* Underlying Q1 profits rise 55 pct, broadly in line with f‘cast
* Capex plans rise, hits shares
* LNG profits jump on record Japanese imports
* Shares down 2.5 percent
By Tom Bergin
LONDON May 3 (Reuters) - British gas and oil producer BG Group Plc said it had agreed to sell its Brazilian gas distribution business Comgas to Cosan for $1.8 billion as it unveiled soaring first quarter profits on the back of higher oil prices and production.
BG is selling its 60 percent stake in Comgas as part of a $5 billion disposal programme to channel resources from downstream distribution and power generation assets into more lucrative upstream oil and gas production projects.
The cash raised will ease fears about BG’s ability to meet the cost of bringing big fields in Brazil and Australia onstream.
The announcement of deal talks last month hit Cosan shares as investors questioned what synergies Brazil’s largest sugar and ethanol producer could achieve from a deal, and its impact on Cosan’s efforts to improve its debt rating.
The sale price implies a premium of around 11 percent to Comgas’s closing share price on Wednesday. Royal Dutch Shell Plc owns another 18.1 percent, with around 21 percent traded on the São Paulo stock exchange.
Shell was not immediately available to comment on the deal but sources at the group previously said it had no current plans to sell its stake.
Comgas is the largest distributor of piped natural gas in Brazil with 4,000 kilometres of pipelines that deliver gas to customers in 57 cities, according to its website.
BG reported a 55 percent rise in underlying net profits to $1.27 billion, compared to an average analyst forecast of $1.26 billion, according to Reuters I/B/E/S.

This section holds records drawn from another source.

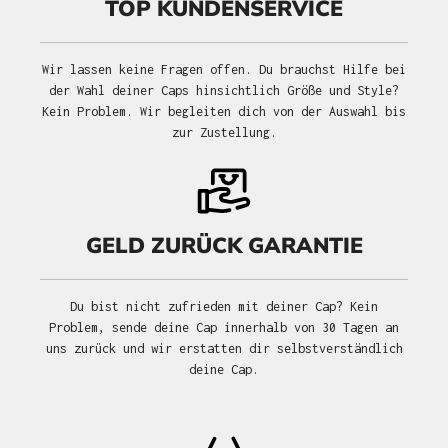
TOP KUNDENSERVICE
Wir lassen keine Fragen offen. Du brauchst Hilfe bei
der Wahl deiner Caps hinsichtlich Größe und Style?
Kein Problem. Wir begleiten dich von der Auswahl bis
zur Zustellung.
GELD ZURÜCK GARANTIE
Du bist nicht zufrieden mit deiner Cap? Kein
Problem, sende deine Cap innerhalb von 30 Tagen an
uns zurück und wir erstatten dir selbstverständlich
deine Cap.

Analysts said it was a good set of results, but an increase in the expected cost of an Australian LNG plant, which means BG will have to up its capital investment budget by 7 percent for 2012-2013 hit the group’s shares.
BG shares traded down 2.5 percent at 1,414 pence at 0739 GMT, lagging a 0.3 percent rise in the STOXX Europe 600 Oil and Gas index.

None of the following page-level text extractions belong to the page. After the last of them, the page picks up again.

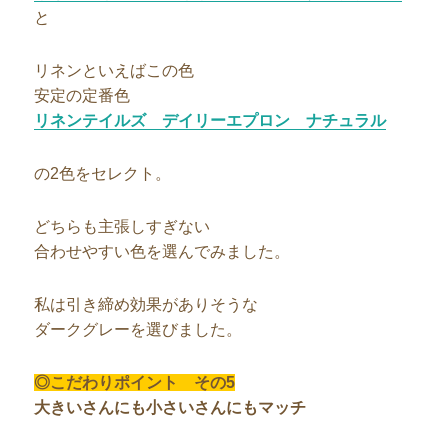
と
リネンといえばこの色
安定の定番色
リネンテイルズ デイリーエプロン ナチュラル
の2色をセレクト。
どちらも主張しすぎない
合わせやすい色を選んでみました。
私は引き締め効果がありそうな
ダークグレーを選びました。
◎こだわりポイント その5
大きいさんにも小さいさんにもマッチ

BG said production rose 5 percent in the quarter compared to the same period in 2011, to 670,000 barrels of oil equivalent per day.

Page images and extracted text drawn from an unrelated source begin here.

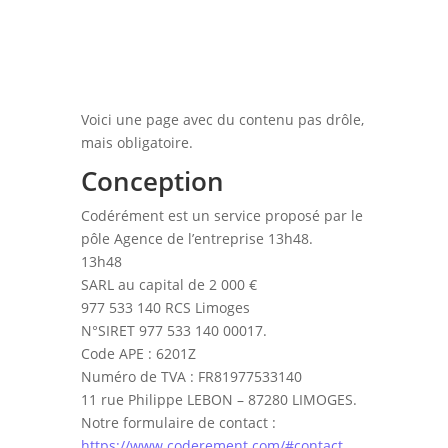
Voici une page avec du contenu pas drôle,
mais obligatoire.
Conception
Codérément est un service proposé par le
pôle Agence de l’entreprise 13h48.
13h48
SARL au capital de 2 000 €
977 533 140 RCS Limoges
N°SIRET 977 533 140 00017.
Code APE : 6201Z
Numéro de TVA : FR81977533140
11 rue Philippe LEBON – 87280 LIMOGES.
Notre formulaire de contact :
https://www.coderement.com/#contact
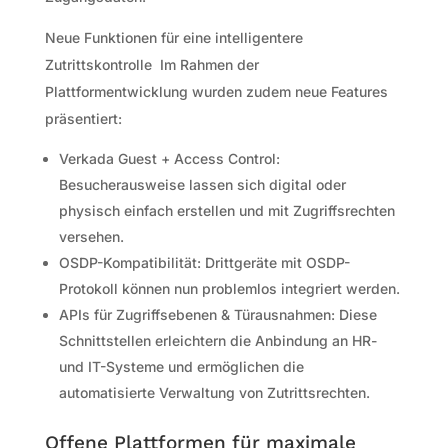
Neue Funktionen für eine intelligentere
Zutrittskontrolle Im Rahmen der
Plattformentwicklung wurden zudem neue Features
präsentiert:
Verkada Guest + Access Control:
Besucherausweise lassen sich digital oder
physisch einfach erstellen und mit Zugriffsrechten
versehen.
OSDP-Kompatibilität: Drittgeräte mit OSDP-
Protokoll können nun problemlos integriert werden.
APIs für Zugriffsebenen & Türausnahmen: Diese
Schnittstellen erleichtern die Anbindung an HR-
und IT-Systeme und ermöglichen die
automatisierte Verwaltung von Zutrittsrechten.
Offene Plattformen für maximale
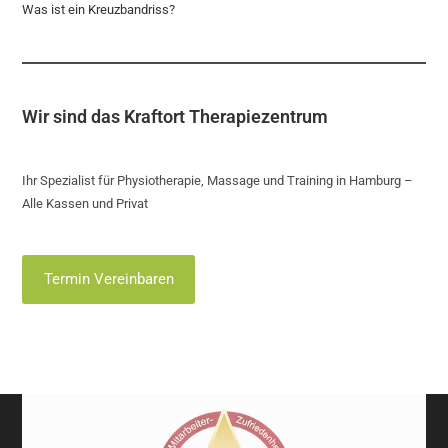
Was ist ein Kreuzbandriss?
Wir sind das Kraftort Therapiezentrum
Ihr Spezialist für Physiotherapie, Massage und Training in Hamburg –
Alle Kassen und Privat
Termin Vereinbaren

BG’s result compares to falling output at rivals BP Plc, Chevron Corp and ExxonMobil Corp. Royal Dutch Shell Plc was the only one of the top tier of oil and gas groups to report higher output but its rise was only 1.4 percent.
Analysts say it is easier for a group like BG, which has output of a quarter that of its bigger rivals to boost output. However, it has also managed to spot key new oil basins such as offshore Brazil ahead of the industry leaders.
BG also benefited in the quarter from its focus on liquefied natural gas (LNG), with Japan’s reduction in nuclear power production leading to record imports of the supercooled gas and price of $17 to $18 per million British thermal units.
This level is around 9 times the recent lows in U.S. gas prices, and explains BG’s plans to export gas from the United States as LNG.